Strange, I get false, which makes sense because the 2nd CliffordNumber parameter isn’t constrained. I didn’t install your package, I only copy-pasted struct QuadraticForm{P,Q,R} end; const APS = QuadraticForm{3,0,0} and then the code you posted, but AFAIK this shouldn’t make a difference because type definitions are set in stone.

This one works for me, and it makes sense because the 2nd CliffordNumber parameter has the same constraint as AbstractCliffordNumber.

As for why a subtype’s parameters doesn’t gain the constraints of its declared supertype’s parameters by default, it’s because you actually implicitly specified Any as the type constraints. It’s not treated differently from doing:

abstract type AB{T<:Real} end
struct B{T<:AbstractString} <: AB{T} end
#= same as specifying arbitrary where clause in iterated union,
which isn't restricted by an existing type's where clause,
in this case B{T} where T<:AbstractString also specifies
a supertype AB{T} where T<:AbstractString (matching T). =#

It’s more apparent there that you can’t simply “inherit” parameter constraints, you must compute the type intersection; in B’s case there is no valid type parameter. typeintersect is documented to be occasionally imprecise (though it works perfectly for typeintersect(AbstractString, Real) == Union{}), so checking for a valid parameter is done using the direct types’ and its supertypes’ constraints sequentially.
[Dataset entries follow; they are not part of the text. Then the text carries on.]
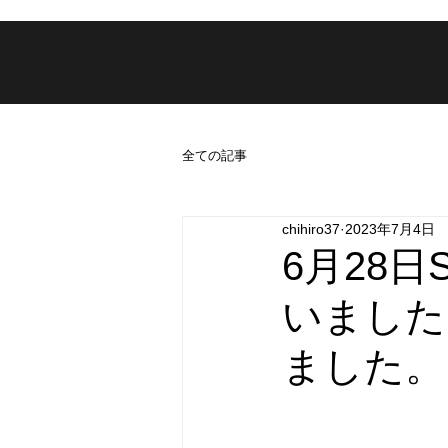
全ての記事
chihiro37
2023年7月4日
6月28
いました
ました。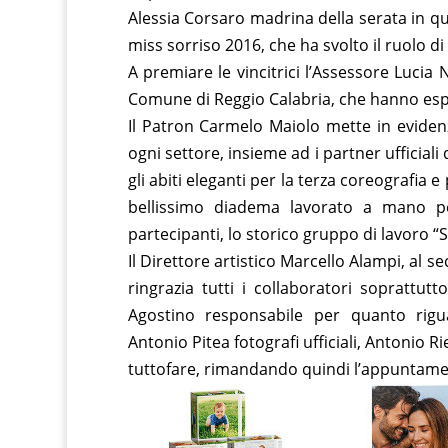
Alessia Corsaro madrina della serata in qu
miss sorriso 2016, che ha svolto il ruolo di 
A premiare le vincitrici l’Assessore Lucia
Comune di Reggio Calabria, che hanno espr
Il Patron Carmelo Maiolo mette in evidenza
ogni settore, insieme ad i partner ufficia
gli abiti eleganti per la terza coreografia e
bellissimo diadema lavorato a mano per
partecipanti, lo storico gruppo di lavoro “
Il Direttore artistico Marcello Alampi, al 
ringrazia tutti i collaboratori soprattut
Agostino responsabile per quanto rigu
Antonio Pitea fotografi ufficiali, Antonio 
tuttofare, rimandando quindi l’appuntamen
If you don’t want to deal with intersection difficulties, manually replicate or narrow constraints in all the subtypes’ definitions. This is best practice because you don’t want to look up supertypes, which are possibly in other packages, just to know the parameter constraints.

brainandforce · February 18, 2024, 8:37pm

This explains it. This might be something that needs to be reflected in Julia documentation, because I couldn’t find anything on it in the Types section, even though it does cover parametric abstract types.

brainandforce · February 27, 2024, 9:28pm

Just going to point out that I’ve opened up an issue on GitHub to have this behavior documented.

The one response does suggest enforcing the constraint through typeintersect.

Benny · February 28, 2024, 5:01am

Unfortunately I don’t think that’ll work because of typeintersect’s occasional imprecision, checking type parameter constraints up the supertype chain really is more reliable, and that’s not something you can really store in 1 UnionAll. There could be a method that prints the sequence of parameter constraints, for reflection’s sake.

Besides, making types have straightforward type parameter constraints in the source code still requires manual design, for example struct CliffordNumber{Q,T,L} would be misleading whether or not the resulting UnionAll instance incorporated perfected typeintersect constraints. That would indeed be nice to document somewhere.

Feel free to bring these up in the issue or just link this thread in your post, that’s done sometimes for brevity’s sake.